Dan ribuan bangau itu hancur lebur satu persatu dihujani dengan ratusan benang tajam yang keluar dari tempat haru bersimpuh.

Ternyata tepat sebelum Bangau-bangau itu menghujam ke arah Haru. Haru menegluarkan kemampuannya dengan energi yang tersisa. Ribuan sakura mengelilinginya dan menjadi perisai yang tak tertembus.

Gadis itu terkejut. Seluruh harapannya musnah. Dia tidak bisa berkata apapun. Dalam sekejap dia merasakan ketakutan. Dalam sepersekian detik, dia paham, kalau Haru bukan lawannya.

Haru mendekati Gadis itu. Perlahan. Terseok.
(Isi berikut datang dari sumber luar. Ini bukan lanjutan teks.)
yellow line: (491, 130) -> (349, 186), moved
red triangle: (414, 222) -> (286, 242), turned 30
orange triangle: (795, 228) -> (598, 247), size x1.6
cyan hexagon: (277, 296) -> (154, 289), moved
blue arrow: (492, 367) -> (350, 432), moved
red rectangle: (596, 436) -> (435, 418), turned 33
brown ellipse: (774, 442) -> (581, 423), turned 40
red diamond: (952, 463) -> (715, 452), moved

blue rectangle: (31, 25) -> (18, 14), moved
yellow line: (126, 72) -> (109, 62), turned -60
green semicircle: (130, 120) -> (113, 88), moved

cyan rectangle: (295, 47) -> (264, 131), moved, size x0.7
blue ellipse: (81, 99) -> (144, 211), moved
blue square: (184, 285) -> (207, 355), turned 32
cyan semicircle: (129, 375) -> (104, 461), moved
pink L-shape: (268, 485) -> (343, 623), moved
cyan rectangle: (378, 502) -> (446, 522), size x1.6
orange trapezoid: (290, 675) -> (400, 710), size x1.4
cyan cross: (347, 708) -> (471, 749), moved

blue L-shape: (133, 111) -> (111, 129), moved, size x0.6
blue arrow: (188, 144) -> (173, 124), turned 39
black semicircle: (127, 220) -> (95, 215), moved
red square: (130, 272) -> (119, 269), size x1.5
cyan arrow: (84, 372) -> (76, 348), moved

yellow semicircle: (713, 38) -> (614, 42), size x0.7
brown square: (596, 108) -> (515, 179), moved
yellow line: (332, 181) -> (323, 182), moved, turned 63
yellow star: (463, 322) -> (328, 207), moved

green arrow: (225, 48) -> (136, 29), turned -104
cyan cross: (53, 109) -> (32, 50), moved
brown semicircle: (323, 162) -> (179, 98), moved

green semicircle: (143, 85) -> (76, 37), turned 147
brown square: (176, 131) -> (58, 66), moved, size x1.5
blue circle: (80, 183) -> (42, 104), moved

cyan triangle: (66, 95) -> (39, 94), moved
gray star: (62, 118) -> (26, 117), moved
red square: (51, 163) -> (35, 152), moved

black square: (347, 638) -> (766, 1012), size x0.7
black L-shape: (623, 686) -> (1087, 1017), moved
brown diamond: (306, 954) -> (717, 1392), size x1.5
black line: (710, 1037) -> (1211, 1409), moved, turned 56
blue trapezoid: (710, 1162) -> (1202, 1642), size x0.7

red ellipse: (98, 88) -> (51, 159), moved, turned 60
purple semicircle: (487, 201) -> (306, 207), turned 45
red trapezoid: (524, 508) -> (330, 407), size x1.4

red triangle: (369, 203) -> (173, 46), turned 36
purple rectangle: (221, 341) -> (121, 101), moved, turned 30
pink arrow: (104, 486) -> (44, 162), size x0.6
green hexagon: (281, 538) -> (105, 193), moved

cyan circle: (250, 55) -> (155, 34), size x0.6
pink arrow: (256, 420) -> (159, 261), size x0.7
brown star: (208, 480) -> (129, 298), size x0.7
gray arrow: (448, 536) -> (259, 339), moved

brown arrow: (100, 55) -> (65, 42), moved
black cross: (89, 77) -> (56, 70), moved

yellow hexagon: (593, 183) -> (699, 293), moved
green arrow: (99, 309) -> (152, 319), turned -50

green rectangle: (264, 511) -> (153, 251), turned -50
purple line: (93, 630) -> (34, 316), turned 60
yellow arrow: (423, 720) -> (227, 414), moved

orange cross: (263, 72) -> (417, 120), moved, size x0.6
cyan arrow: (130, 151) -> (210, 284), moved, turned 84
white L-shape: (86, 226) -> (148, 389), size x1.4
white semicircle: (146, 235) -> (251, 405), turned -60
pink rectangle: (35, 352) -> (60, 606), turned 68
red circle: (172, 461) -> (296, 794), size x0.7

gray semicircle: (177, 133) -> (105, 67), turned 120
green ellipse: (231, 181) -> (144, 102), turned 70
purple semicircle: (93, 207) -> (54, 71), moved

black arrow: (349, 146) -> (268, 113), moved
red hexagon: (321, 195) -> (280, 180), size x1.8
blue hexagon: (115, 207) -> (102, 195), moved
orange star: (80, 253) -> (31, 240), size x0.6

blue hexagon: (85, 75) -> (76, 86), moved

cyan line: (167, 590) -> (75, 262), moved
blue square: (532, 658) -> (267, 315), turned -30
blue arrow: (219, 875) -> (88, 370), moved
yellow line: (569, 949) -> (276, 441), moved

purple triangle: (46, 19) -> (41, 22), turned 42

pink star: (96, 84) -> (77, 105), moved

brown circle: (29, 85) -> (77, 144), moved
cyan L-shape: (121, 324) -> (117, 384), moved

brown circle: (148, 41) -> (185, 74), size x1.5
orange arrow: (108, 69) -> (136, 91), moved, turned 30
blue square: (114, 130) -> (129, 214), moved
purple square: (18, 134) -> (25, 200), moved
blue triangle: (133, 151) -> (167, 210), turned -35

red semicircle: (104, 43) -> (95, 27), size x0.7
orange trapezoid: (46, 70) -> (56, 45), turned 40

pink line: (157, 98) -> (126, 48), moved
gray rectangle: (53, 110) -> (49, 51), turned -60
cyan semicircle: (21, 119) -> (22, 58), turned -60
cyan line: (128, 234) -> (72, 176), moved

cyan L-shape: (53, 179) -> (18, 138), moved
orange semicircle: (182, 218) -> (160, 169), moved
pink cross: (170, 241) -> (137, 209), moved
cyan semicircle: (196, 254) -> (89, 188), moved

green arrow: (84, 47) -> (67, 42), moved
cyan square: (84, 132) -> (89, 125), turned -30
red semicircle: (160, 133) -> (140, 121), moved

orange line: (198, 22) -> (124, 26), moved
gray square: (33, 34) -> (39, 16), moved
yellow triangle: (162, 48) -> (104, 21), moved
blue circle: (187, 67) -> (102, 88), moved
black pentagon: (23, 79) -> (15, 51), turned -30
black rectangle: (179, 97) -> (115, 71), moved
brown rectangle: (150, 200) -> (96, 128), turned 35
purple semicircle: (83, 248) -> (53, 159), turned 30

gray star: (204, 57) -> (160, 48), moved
“Maafkan aku. Aku memang lemah. Tapi sampai sekarang,tak pernah aku berhenti sedetikpun untuk berusaha jadi lebih kuat. Dan kali ini aku telah membuktikan padamu aku terus berusaha menjadi lebih kuat.”

Haru berjongkok.

“Setiap saat, ketika aku mau tertidur, aku angsung melonjak bangkit, bayangan-bayangan kelam masa lalu akibat pembataian itu tidak bisa hilang. Namun sekarang, aku lega, aku telah menunjukkan padamu bahwa aku bisa lebih kuat, dan menghentikanmu. Karena, aku tidak mau kehilangan keluarga ku lagi. Kau adikku satu-satunya. Aku tidak mau membunuhmu. Tapi, aku Juga tidak mau kegelapan yang merangkul hatimu dengan membangkitkan kebencian-kebencian mu padaku, membuatmu hidup dalam sengsara. Semoga dengan ini kau sadar. “

Haru menyerahkan salah satu benang yang menancap di tanah ke sang gadis. Di benang itu ada Bangau putih yang tidak hancur.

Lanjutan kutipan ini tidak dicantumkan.